Misdirected—Story Three

She came up to me after one of my sessions on leadership. I could see I was going to get it, and I did. “I suppose you don’t think I’m called to ordained ministry,” she quipped. I replied, “Tell me why you are in ordained ministry and I’ll try to respond.” Turned out she was one of those women in the 1970s who became ordained because she felt called to beat the drum of feminism. Now don’t get me wrong. I have championed her cause many times in my life, along with Cesar Chavez’s grape-and-leaf campaign, Martin Luther King and civil rights, Saul Alinsky and his confrontation movement. But none of those are the reason to become ordained to pastor a congregation. They may be part of one’s ministry as they were mine, but they can never be the sole reason for being ordained and pastoring a congregation.

So I told her, “No, God didn’t call you to pastor a church; God called you to champion a cause.

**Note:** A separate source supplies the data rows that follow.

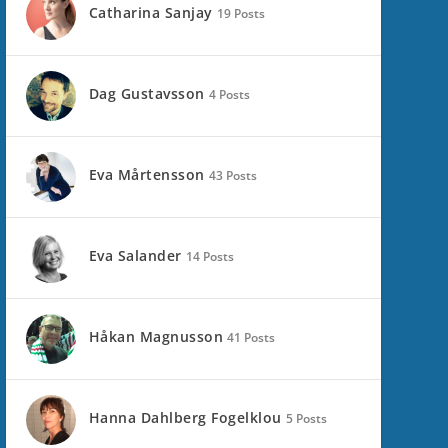
Catharina Sanjay
19 Posts
Dag Gustavsson
4 Posts
Eva Mårtensson
43 Posts
Eva Salander
14 Posts
Håkan Magnusson
41 Posts
Hanna Dahlberg Fogelklou
5 Posts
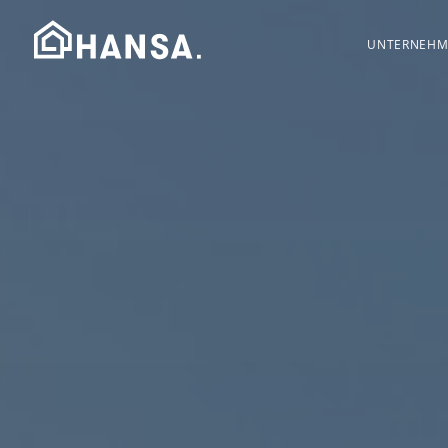
UNTERNEHM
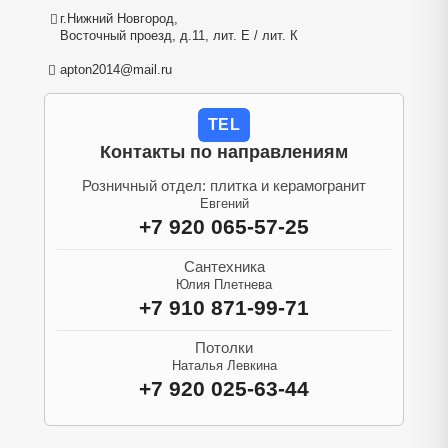
г.Нижний Новгород,
Восточный проезд, д.11, лит. Е / лит. К
apton2014@mail.ru
TEL
Контакты по направлениям
Розничный отдел: плитка и керамогранит
Евгений
+7 920 065-57-25
Сантехника
Юлия Плетнева
+7 910 871-99-71
Потолки
Наталья Левкина
+7 920 025-63-44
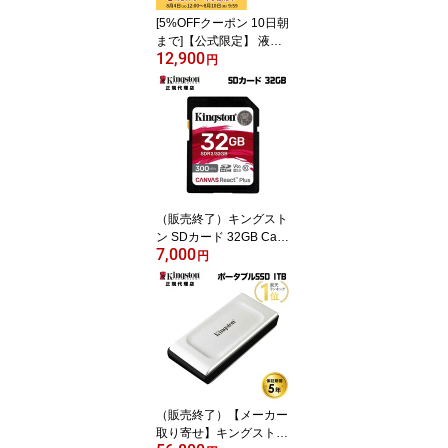
ンダー iphone17 iphone
[5%OFFクーポン 10日朝
16
まで]【公式限定】 液晶
12,900
ディスプレイ 23.8インチ
円
ワイド 【付属ケーブル限
定モデル(HDMI)】 全2色
フルHD 白色LEDバック
ライト 広視野角 PTFWL
D-24W PTFBLD-24W プ
リンストン 23.8型 FHD
液晶モニター HDMI スピ
ーカー内蔵 ディスプレイ
（販売終了）キングスト
モニター
ン SDカード 32GB Canv
7,000
as React Plus SDメモリ
円
カード UHS-II U3 V90 S
DR2/32GB Kingston SD
XC 4K 8K 高速 カメラ uh
s 新生活 国内正規品 キャ
ンセル不可
（販売終了）【メーカー
取り寄せ】キングストン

There’s quite a difference.” A lot of fur flew that afternoon . . . none of it usable when the dust settled.

It’s Time the Cow Ate the Cabbage

It’s time some of us got honest with ourselves and our God. Either we are wrong or the Bible is mistaken. Most of our churches are led by the wrong people or else we would not have gotten into the mess we are in today. It’s time that the clergy—those whose primary call is to counsel or chaplain—own up to the fact that they were not called to pastor a church. Then they can get out of the pastoral ministry.

Now take it from me. When you own up to it and take action, a burden is lifted. There’s nothing like being where God wants you to be. The day I left the local church as pastor, I found my place in God’s world. I’ve never been happier or more productive. What a shame it took more than forty years of service to discover it. I don’t want that to continue happening to others.

So, What?

What can be done about this mess? For one thing, I’m convinced that some of the pastors who are not functioning as pastors, because they are taking care of the saints instead of equipping the saints, do so because laity have been convinced that is their pastors’ job and are forcing them to play “pastor fetch” and private counselor. I want to give you permission to say, “Enough is enough.”

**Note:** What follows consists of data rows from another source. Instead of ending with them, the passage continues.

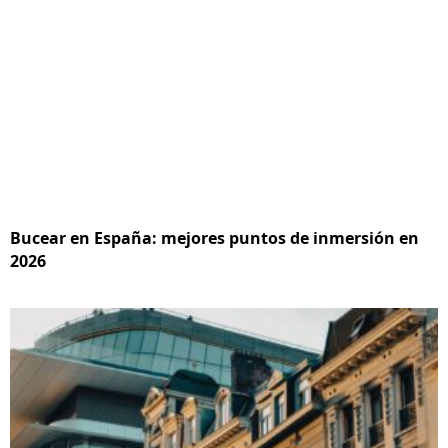
Bucear en España: mejores puntos de inmersión en
2026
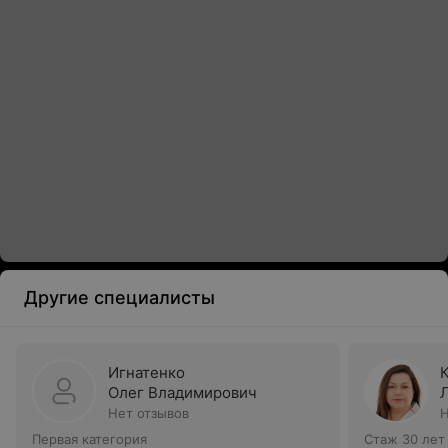
Другие специалисты
Игнатенко
Олег Владимирович
Нет отзывов
Н
Первая категория
Стаж 30 лет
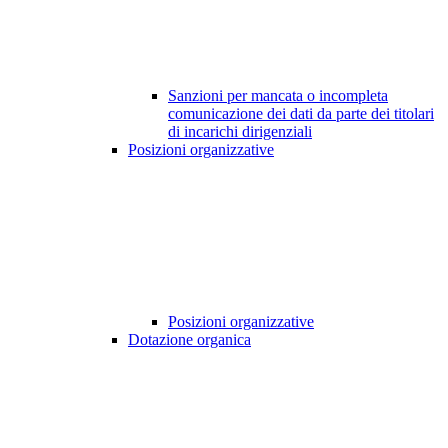
Sanzioni per mancata o incompleta
comunicazione dei dati da parte dei titolari
di incarichi dirigenziali
Posizioni organizzative
Posizioni organizzative
Dotazione organica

There’s still time to get retooled. All you have to do is want to bad enough. If you get retooled and your congregation kicks you out, then don’t fret. If God called you to be a pastor, there will be another church waiting for you. You need to remember that there are far more churches now than there are ordained clergy.

Second, many churches and organizations need chaplains and counselors. Begin to look around. See what doors might open for you.

Third, denominational leaders can begin screening candidates for ordination based on Ephesians and their ability to equip rather than their theological stance or willingness to roll over and play pastor fetch. Most of the screening I see has nothing to do with the authentic role of pastor. Much of it focuses on screening out people with possible emotional imbalances or insuring that the candidate has a doctrinal stance in line with the denomination. Unfortunately, the doctrine does not include equipping the saints. A few areas or segments of some denominations are beginning to include items like leadership and mentoring in their screening, but that list is very small.

Another option that I don’t expect to see much movement on in established denominations is to emphasize “demonstrated credentialing.” By this I mean that the only route to being ordained into a denomination is by first demonstrating an ability to lead, mentor, and equip. The Puerto Rican United Methodist Church has actually done this. One must demonstrate several years of effective leadership in a congregation before being ordained there.

A final option is way “out of the box,” but I think it will take hold in the 21st century: either the elimination of the ordination of clergy or practicing ordination for all Christians who demonstrate an ability to live out their spiritual gifts on behalf of the Body of Christ. In the best of all worlds, the Church would in effect eliminate the clergy/laity demarcation line. I think God would smile.

Callouts:

All Christians receive a call from God to ministry.

There isn’t such a thing as the ministry. There are ministries galore, open to all Christians.